Task statement: Beneath this line are entries. Copy the range from the line with "Vérifié le 19/02/2021" to the line with "ursprüngliche Treffen (19.", ends included, exactly; leave pictures out.

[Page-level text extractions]
______________________________

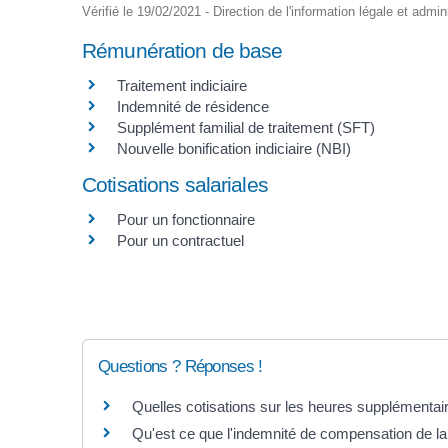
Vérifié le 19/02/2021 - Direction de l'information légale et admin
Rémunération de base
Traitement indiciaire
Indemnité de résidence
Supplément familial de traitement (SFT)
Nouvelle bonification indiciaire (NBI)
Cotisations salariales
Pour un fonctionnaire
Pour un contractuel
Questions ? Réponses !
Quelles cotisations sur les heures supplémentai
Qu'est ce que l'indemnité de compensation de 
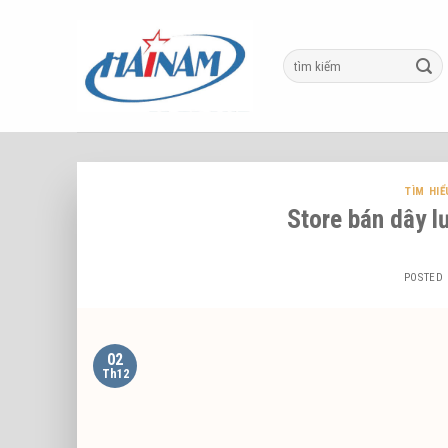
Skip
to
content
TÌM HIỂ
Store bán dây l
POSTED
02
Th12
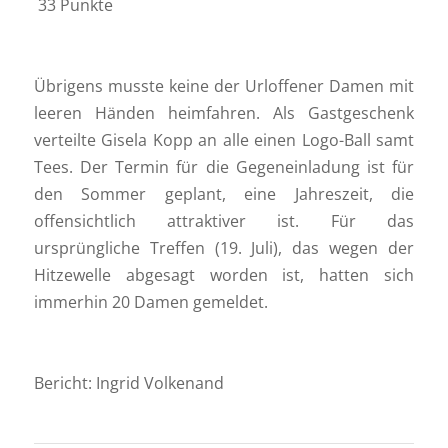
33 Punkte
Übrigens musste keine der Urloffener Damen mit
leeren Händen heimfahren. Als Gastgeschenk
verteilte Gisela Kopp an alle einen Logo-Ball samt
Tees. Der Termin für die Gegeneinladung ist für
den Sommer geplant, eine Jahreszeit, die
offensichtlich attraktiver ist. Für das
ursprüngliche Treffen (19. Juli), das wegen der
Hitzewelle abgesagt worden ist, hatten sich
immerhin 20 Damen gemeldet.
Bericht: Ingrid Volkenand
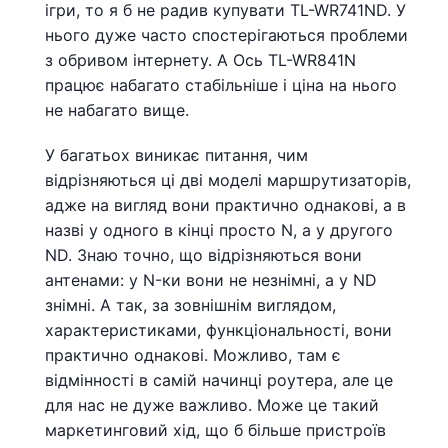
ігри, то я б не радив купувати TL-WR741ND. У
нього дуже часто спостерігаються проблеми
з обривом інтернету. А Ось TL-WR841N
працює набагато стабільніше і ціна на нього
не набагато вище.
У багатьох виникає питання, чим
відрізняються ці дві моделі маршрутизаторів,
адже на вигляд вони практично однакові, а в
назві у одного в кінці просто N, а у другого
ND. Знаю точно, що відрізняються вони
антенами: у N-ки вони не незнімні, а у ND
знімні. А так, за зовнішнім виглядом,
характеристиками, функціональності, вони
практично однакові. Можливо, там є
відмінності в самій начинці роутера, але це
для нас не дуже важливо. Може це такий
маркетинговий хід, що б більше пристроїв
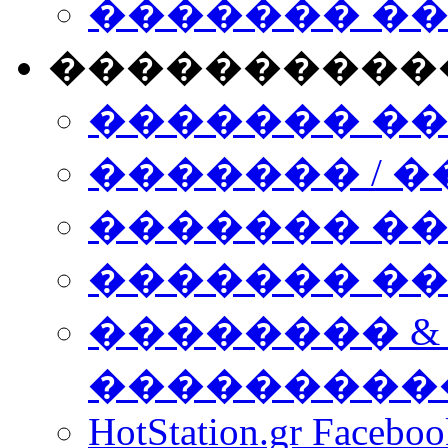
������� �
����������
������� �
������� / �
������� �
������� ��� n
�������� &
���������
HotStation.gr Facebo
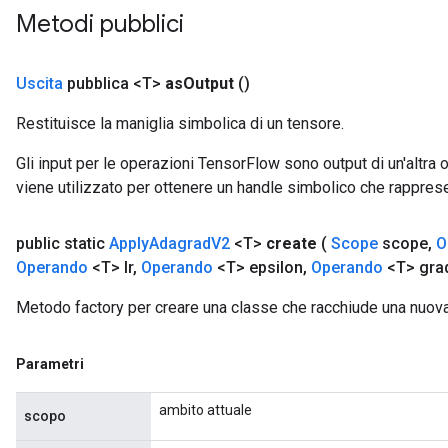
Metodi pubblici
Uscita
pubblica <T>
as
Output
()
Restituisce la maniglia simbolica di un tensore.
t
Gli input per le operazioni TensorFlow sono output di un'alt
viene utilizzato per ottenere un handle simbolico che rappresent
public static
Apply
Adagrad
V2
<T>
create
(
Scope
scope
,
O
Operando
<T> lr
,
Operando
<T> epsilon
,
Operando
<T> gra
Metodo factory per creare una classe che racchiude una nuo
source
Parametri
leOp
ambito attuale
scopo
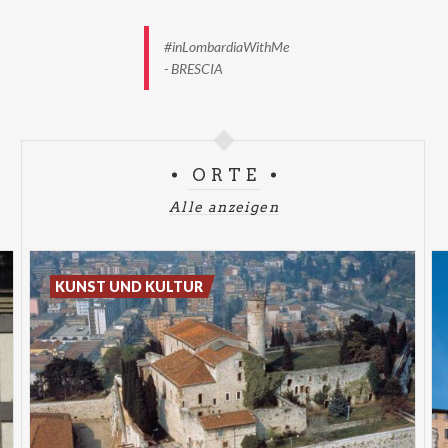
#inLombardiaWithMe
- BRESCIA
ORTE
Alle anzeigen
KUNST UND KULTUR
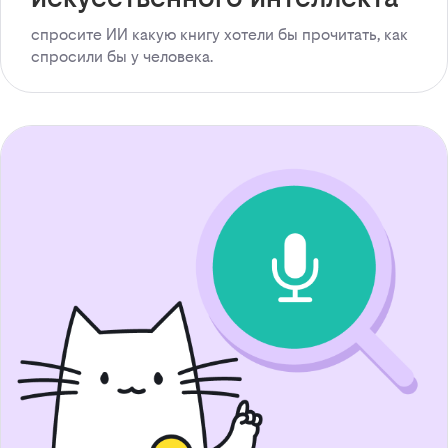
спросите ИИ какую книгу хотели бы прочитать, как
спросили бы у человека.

______________________________

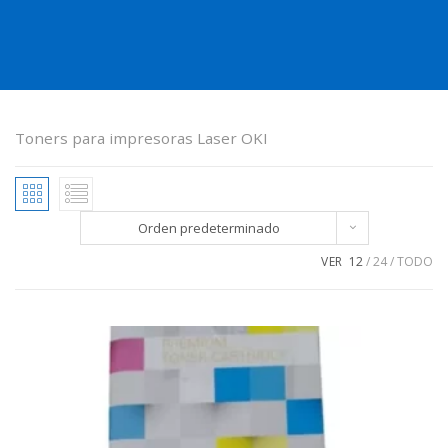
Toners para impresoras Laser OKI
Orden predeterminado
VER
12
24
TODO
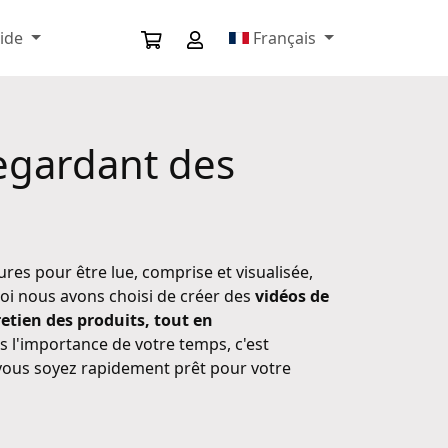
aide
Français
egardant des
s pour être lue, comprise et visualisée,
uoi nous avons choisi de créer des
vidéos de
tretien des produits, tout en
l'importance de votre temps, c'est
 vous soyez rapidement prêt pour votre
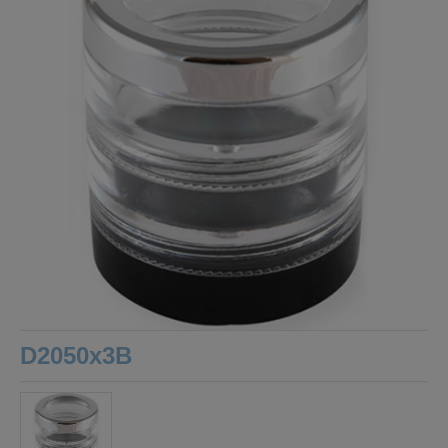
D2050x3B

______________________________

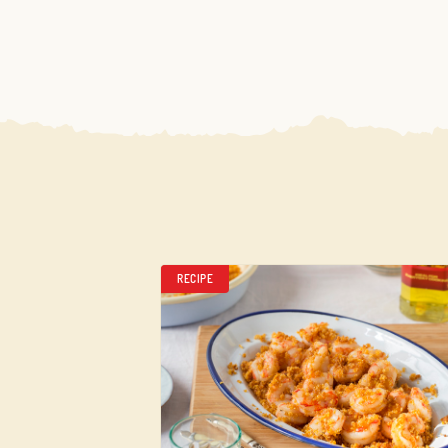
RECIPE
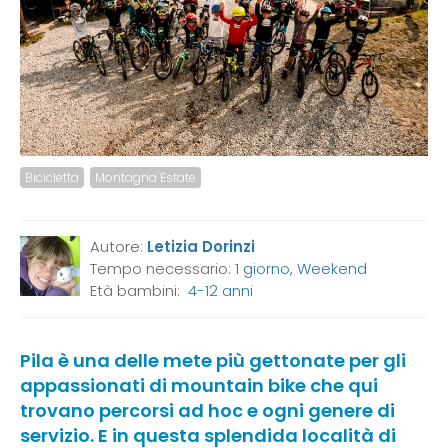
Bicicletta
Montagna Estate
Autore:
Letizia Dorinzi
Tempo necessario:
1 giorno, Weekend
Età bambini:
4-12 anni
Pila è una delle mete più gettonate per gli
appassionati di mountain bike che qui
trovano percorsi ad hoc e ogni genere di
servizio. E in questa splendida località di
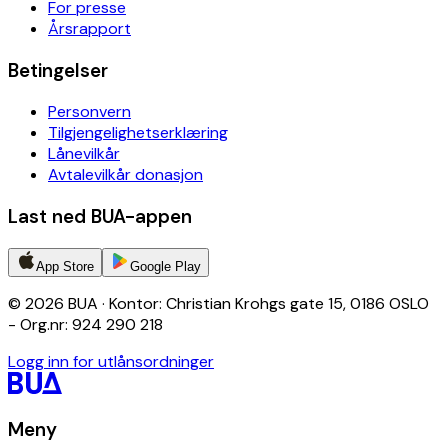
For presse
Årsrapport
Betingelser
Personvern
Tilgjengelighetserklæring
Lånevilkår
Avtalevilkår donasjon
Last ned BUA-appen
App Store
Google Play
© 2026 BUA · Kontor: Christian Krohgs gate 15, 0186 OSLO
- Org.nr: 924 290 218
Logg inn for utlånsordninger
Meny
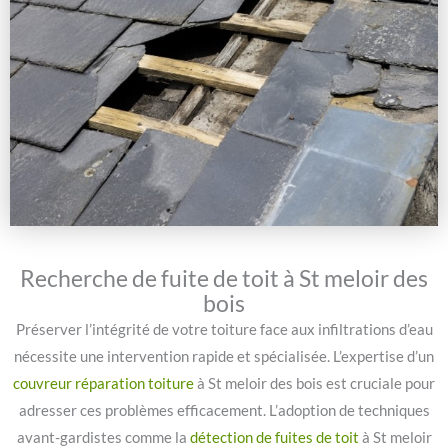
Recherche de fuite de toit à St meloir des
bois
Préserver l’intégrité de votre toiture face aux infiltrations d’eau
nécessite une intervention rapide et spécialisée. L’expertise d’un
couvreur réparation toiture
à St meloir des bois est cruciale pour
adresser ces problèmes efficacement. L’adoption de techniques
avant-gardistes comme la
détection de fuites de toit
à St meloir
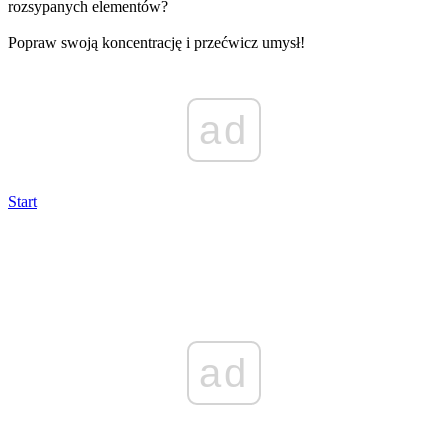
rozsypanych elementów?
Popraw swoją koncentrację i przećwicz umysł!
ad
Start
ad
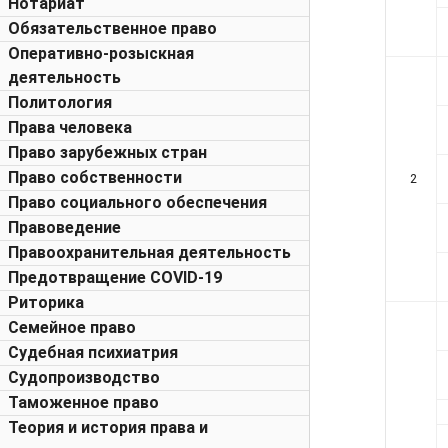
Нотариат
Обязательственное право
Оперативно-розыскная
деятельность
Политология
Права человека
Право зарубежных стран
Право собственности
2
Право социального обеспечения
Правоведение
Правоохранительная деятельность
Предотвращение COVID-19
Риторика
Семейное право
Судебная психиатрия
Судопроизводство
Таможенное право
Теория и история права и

______________________________

Written answer:
Vérifié le 19/02/2021 - Direction de l'information légale et admin
Rémunération de base
Traitement indiciaire
Indemnité de résidence
Supplément familial de traitement (SFT)
Nouvelle bonification indiciaire (NBI)
Cotisations salariales
Pour un fonctionnaire
Pour un contractuel
Questions ? Réponses !
Quelles cotisations sur les heures supplémentai
Qu'est ce que l'indemnité de compensation de 
Skip
to
content
TÌM HIỂ
Store bán dây l
POSTED
02
Th12
33 Punkte
Übrigens musste keine der Urloffener Damen mit
leeren Händen heimfahren. Als Gastgeschenk
verteilte Gisela Kopp an alle einen Logo-Ball samt
Tees. Der Termin für die Gegeneinladung ist für
den Sommer geplant, eine Jahreszeit, die
offensichtlich attraktiver ist. Für das
ursprüngliche Treffen (19. Juli), das wegen der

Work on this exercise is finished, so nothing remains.